The chapters alternate between Lucia’s experiences in the course of the investigation and the people she interviews giving their versions of events. As Lucia digs deeper she finds, that of course, there was more to it than meets the eye. Lucia continues to dig even when it means that she will be in trouble herself and she descends into old habits while acting like a dog with an old smelly bone. There’s little to be gained by holding on, but she can’t quite give up.
No doubt for artistic reasons Lelic doesn’t use quotation marks and his characters say “would of” and have other annoying tics. The English teacher in me wanted to bring out a big red pen – something I don’t even own – just to make a few changes here and there to aid understanding but of course it was done to add an air of authenticity to the chapters meant to be recordings of interviews. It is difficult for an author to successfully write in a number of character voices and to try and carry off about thirteen was ambitious. Was it over-ambitious? I’m not sure.

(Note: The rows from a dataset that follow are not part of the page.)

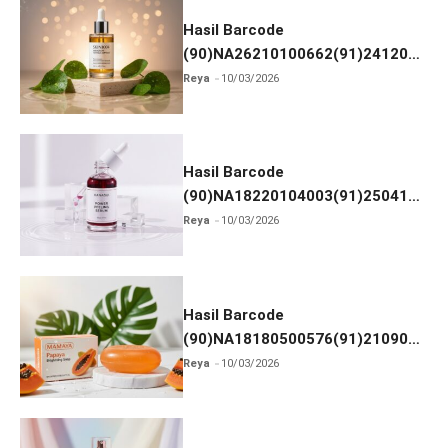
Hasil Barcode
(90)NA26210100662(91)241203
dan Izin BPOM
Reya
10/03/2026
Hasil Barcode
(90)NA18220104003(91)250418
dan Izin BPOM
Reya
10/03/2026
Hasil Barcode
(90)NA18180500576(91)210906
dan Izin BPOM
Reya
10/03/2026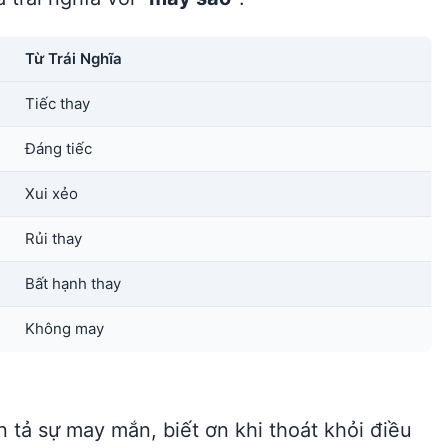
Từ Trái Nghĩa
Tiếc thay
Đáng tiếc
Xui xẻo
Rủi thay
Bất hạnh thay
Không may
n tả sự may mắn, biết ơn khi thoát khỏi điều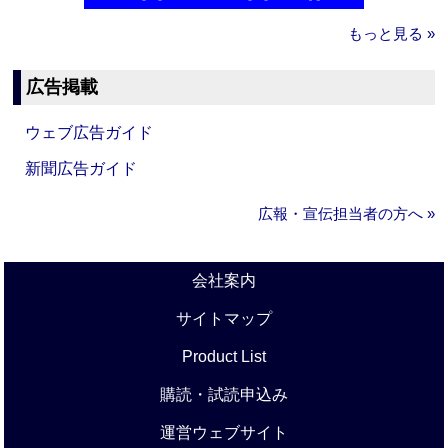
もっと見る »
広告掲載
ウェブ広告ガイド
新聞広告ガイド
広報・宣伝担当者の方へ »
会社案内
サイトマップ
Product List
購読・試読申込み
運営ウェブサイト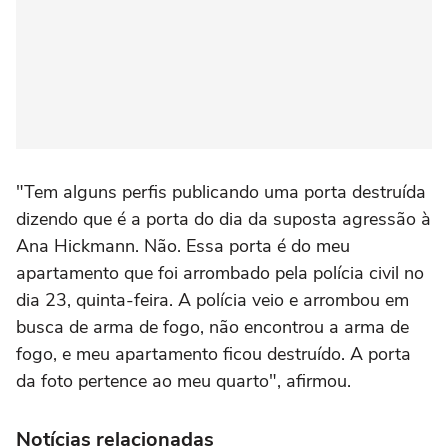
"Tem alguns perfis publicando uma porta destruída
dizendo que é a porta do dia da suposta agressão à
Ana Hickmann. Não. Essa porta é do meu
apartamento que foi arrombado pela polícia civil no
dia 23, quinta-feira. A polícia veio e arrombou em
busca de arma de fogo, não encontrou a arma de
fogo, e meu apartamento ficou destruído. A porta
da foto pertence ao meu quarto", afirmou.
Notícias relacionadas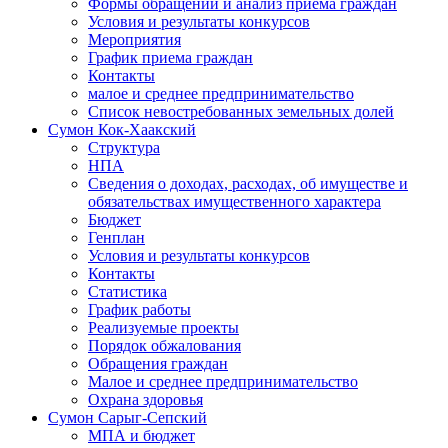
Формы обращений и анализ приема граждан
Условия и результаты конкурсов
Мероприятия
График приема граждан
Контакты
малое и среднее предпринимательство
Список невостребованных земельных долей
Сумон Кок-Хаакский
Структура
НПА
Сведения о доходах, расходах, об имуществе и
обязательствах имущественного характера
Бюджет
Генплан
Условия и результаты конкурсов
Контакты
Статистика
График работы
Реализуемые проекты
Порядок обжалования
Обращения граждан
Малое и среднее предпринимательство
Охрана здоровья
Сумон Сарыг-Сепский
МПА и бюджет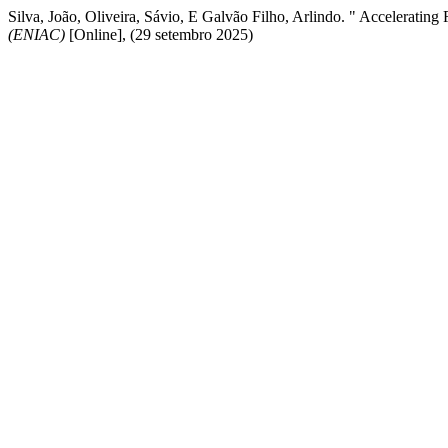
Silva, João, Oliveira, Sávio, E Galvão Filho, Arlindo. " Accelerat
(ENIAC)
[Online], (29 setembro 2025)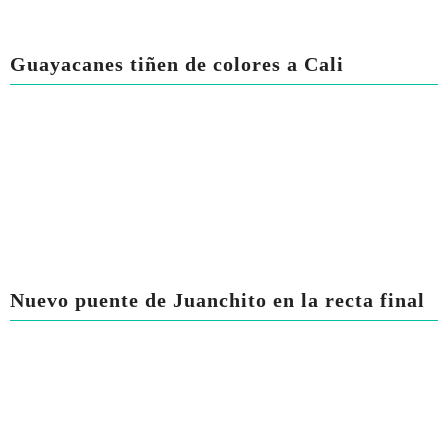
Guayacanes tiñen de colores a Cali
Nuevo puente de Juanchito en la recta final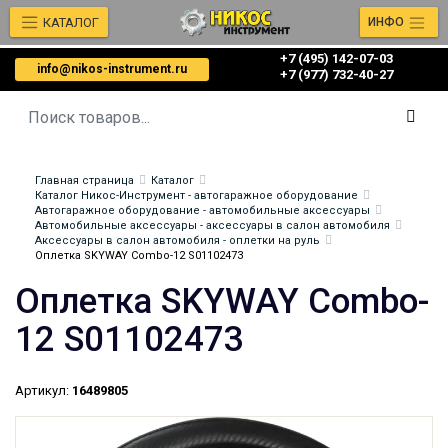
КАТАЛОГ
ИНФО
+7 (495) 142-07-03
info@nikos-instrument.ru
‎‎+7 (977) 732-40-27
Главная страница
Каталог
Каталог Никос-Инструмент - автогаражное оборудование
Автогаражное оборудование - автомобильные аксессуары
Автомобильные аксессуары - аксессуары в салон автомобиля
Аксессуары в салон автомобиля - оплетки на руль
Оплетка SKYWAY Combo-12 S01102473
Оплетка SKYWAY Combo-
12 S01102473
Артикул:
16489805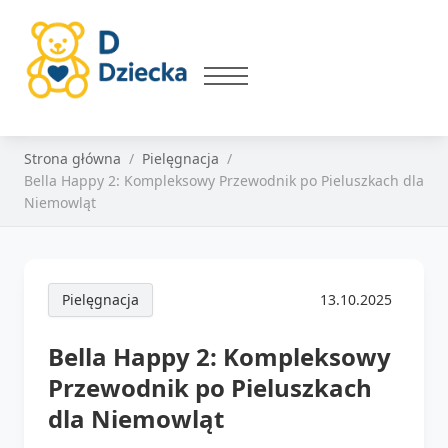
Strona główna
Pielęgnacja
Bella Happy 2: Kompleksowy Przewodnik po Pieluszkach dla
Niemowląt
Pielęgnacja
13.10.2025
Bella Happy 2: Kompleksowy
Przewodnik po Pieluszkach
dla Niemowląt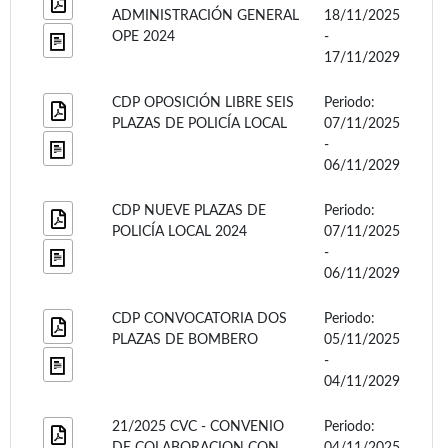
ADMINISTRACIÓN GENERAL
18/11/2025
OPE 2024
-
17/11/2029
CDP OPOSICIÓN LIBRE SEIS
Periodo:
PLAZAS DE POLICÍA LOCAL
07/11/2025
-
06/11/2029
CDP NUEVE PLAZAS DE
Periodo:
POLICÍA LOCAL 2024
07/11/2025
-
06/11/2029
CDP CONVOCATORIA DOS
Periodo:
PLAZAS DE BOMBERO
05/11/2025
-
04/11/2029
21/2025 CVC - CONVENIO
Periodo:
DE COLABORACION CON
04/11/2025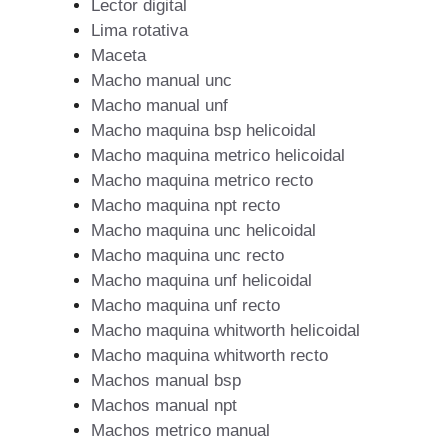
Lector digital
Lima rotativa
Maceta
Macho manual unc
Macho manual unf
Macho maquina bsp helicoidal
Macho maquina metrico helicoidal
Macho maquina metrico recto
Macho maquina npt recto
Macho maquina unc helicoidal
Macho maquina unc recto
Macho maquina unf helicoidal
Macho maquina unf recto
Macho maquina whitworth helicoidal
Macho maquina whitworth recto
Machos manual bsp
Machos manual npt
Machos metrico manual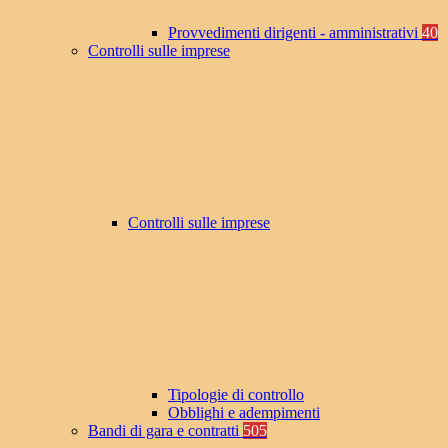
Provvedimenti dirigenti - amministrativi
40
Controlli sulle imprese
Controlli sulle imprese
Tipologie di controllo
Obblighi e adempimenti
Bandi di gara e contratti
505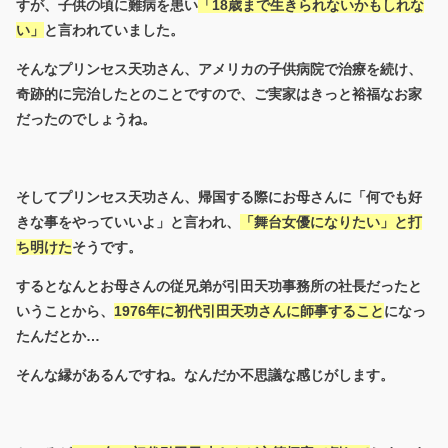
すが、
子供の頃に難病を患い
「18歳まで生きられないかもしれな
い」
と言われていました。
そんなプリンセス天功さん、アメリカの子供病院で治療を続け、
奇跡的に完治したとのことですので、ご実家はきっと裕福なお家
だったのでしょうね。
そしてプリンセス天功さん、帰国する際にお母さんに「何でも好
きな事をやっていいよ」と言われ、
「
舞台女優になりたい
」と打
ち明けた
そうです。
するとなんとお母さんの従兄弟が引田天功事務所の社長だったと
いうことから、
1976年に初代引田天功さんに師事すること
になっ
たんだとか…
そんな縁があるんですね。なんだか不思議な感じがします。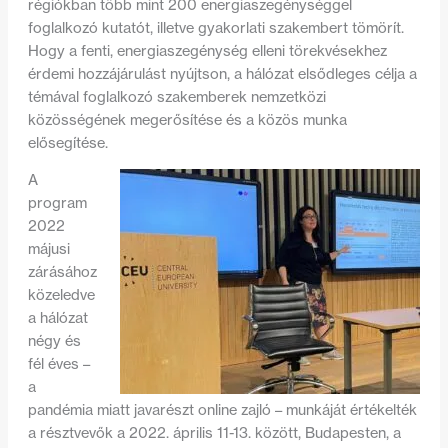
régiókban több mint 200 energiaszegénységgel
foglalkozó kutatót, illetve gyakorlati szakembert tömörít.
Hogy a fenti, energiaszegénység elleni törekvésekhez
érdemi hozzájárulást nyújtson, a hálózat elsődleges célja a
témával foglalkozó szakemberek nemzetközi
közösségének megerősítése és a közös munka
elősegítése.
A
program
2022
májusi
zárásához
közeledve
a hálózat
négy és
fél éves –
a
pandémia miatt javarészt online zajló – munkáját értékelték
a résztvevők a 2022. április 11-13. között, Budapesten, a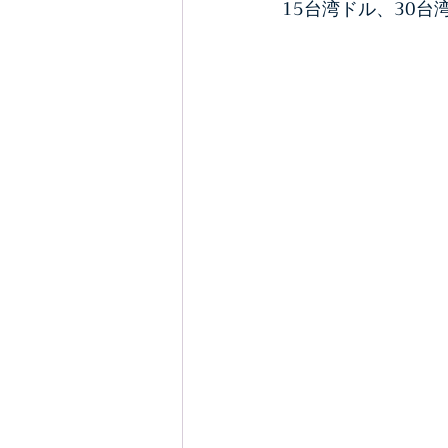
15台湾ドル、30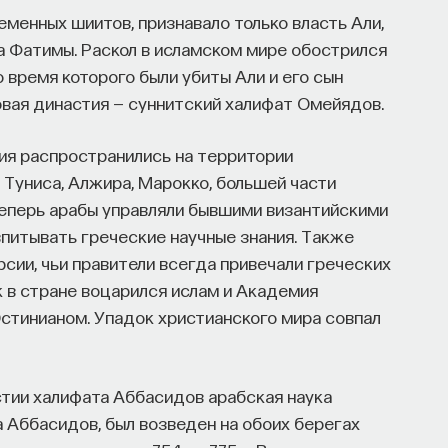
менных шиитов, признавало только власть Али,
 Фатимы. Раскол в исламском мире обострился
о время которого были убиты Али и его сын
новая династия — суннитский халифат Омейядов.
ия распространились на территории
 Туниса, Алжира, Марокко, большей части
Теперь арабы управляли бывшими византийскими
впитывать греческие научные знания. Также
сии, чьи правители всегда привечали греческих
ак в стране воцарился ислам и Академия
стинианом. Упадок христианского мира совпал
стии халифата Аббасидов арабская наука
ца Аббасидов, был возведен на обоих берегах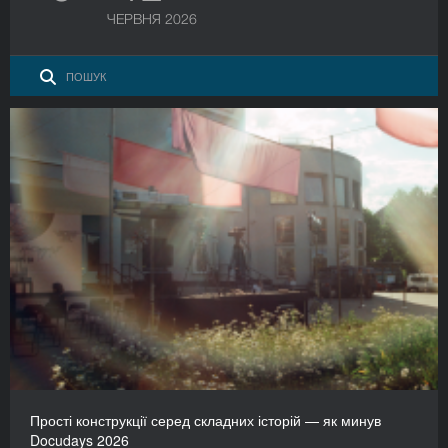
ЧЕРВНЯ 2026
Прості конструкції серед складних історій — як минув
Docudays 2026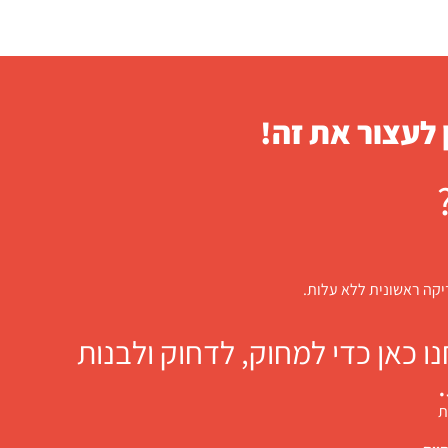
 לעצור את זה!
דיקה ראשונית ללא עלות.
 כאן כדי למחוק, לדחוק ולבנות
ת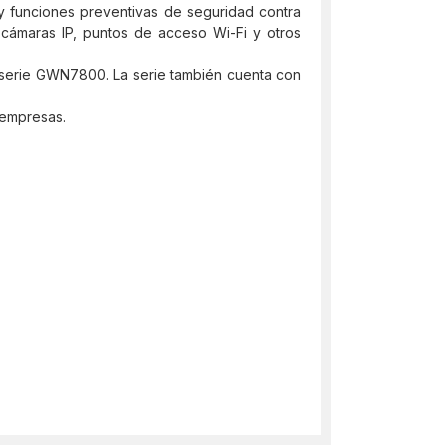
 y funciones preventivas de seguridad contra
, cámaras IP, puntos de acceso Wi-Fi y otros
a serie GWN7800. La serie también cuenta con
 empresas.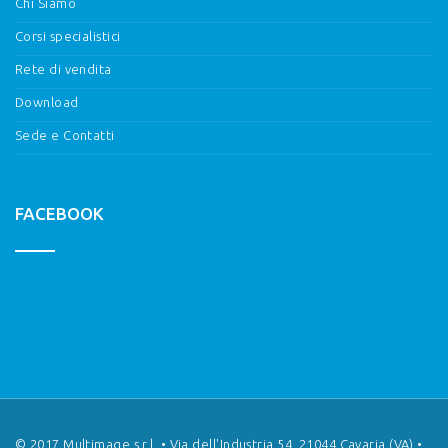
Chi Siamo
Corsi specialistici
Rete di vendita
Download
Sede e Contatti
FACEBOOK
© 2017 Multimage s.r.l. • Via dell'Industria 54, 21044 Cavaria (VA) •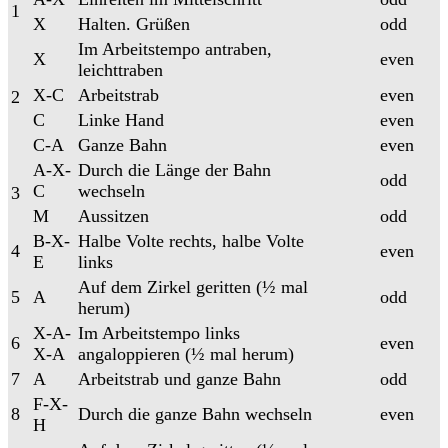
1
X
Halten. Grüßen
odd
Im Arbeitstempo antraben,
X
even
leichttraben
X-C
Arbeitstrab
even
2
C
Linke Hand
even
C-A
Ganze Bahn
even
A-X-
Durch die Länge der Bahn
odd
C
wechseln
3
M
Aussitzen
odd
B-X-
Halbe Volte rechts, halbe Volte
4
even
E
links
Auf dem Zirkel geritten (½ mal
5
A
odd
herum)
X-A-
Im Arbeitstempo links
6
even
X-A
angaloppieren (½ mal herum)
7
A
Arbeitstrab und ganze Bahn
odd
F-X-
8
Durch die ganze Bahn wechseln
even
H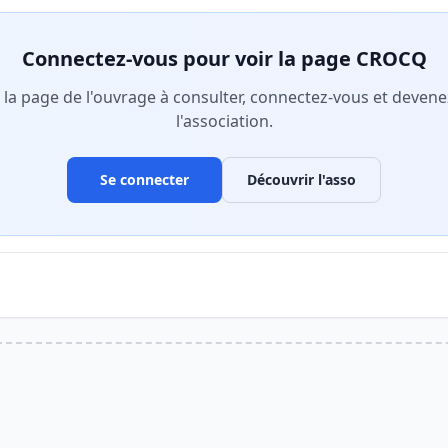
Connectez-vous pour voir la page CROCQ
r la page de l'ouvrage à consulter, connectez-vous et deve
l'association.
Se connecter
Découvrir l'asso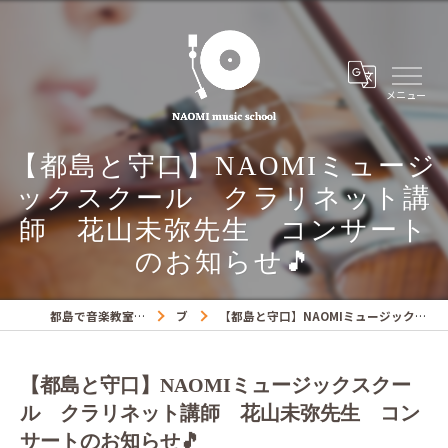
【都島と守口】NAOMIミュージ
ックスクール クラリネット講
師 花山未弥先生 コンサート
のお知らせ🎵
都島で音楽教室ならNAOMIミュージックスクール
ブログ
【都島と守口】NAOMIミュージックスクール クラリネット講師 花山未弥先生 コンサートのお知らせ🎵
【都島と守口】NAOMIミュージックスクー
ル クラリネット講師 花山未弥先生 コン
サートのお知らせ🎵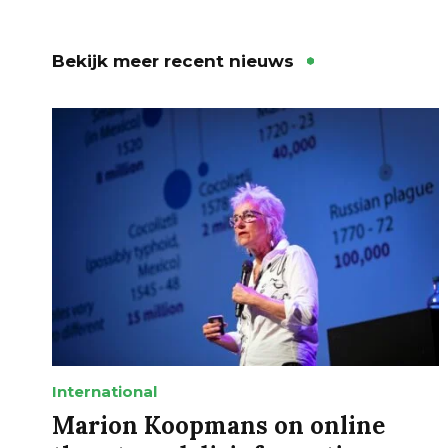
Bekijk meer recent nieuws
International
Marion Koopmans on online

The main thrust of the story is how institutions toss some people to the wolves in order for the institution to survive.
Sadly, the miscreants rang all too true and I could have changed the central pupil’s character with a name – or two – of my own. There are of course stereotypes – like the unreconstructed PE teacher who wants to be one of the lads, or the police officer who is a disgrace to the badge – but stereotypes exist for a reason. They are out there in real life and easily identifiable to everyone who will read this book.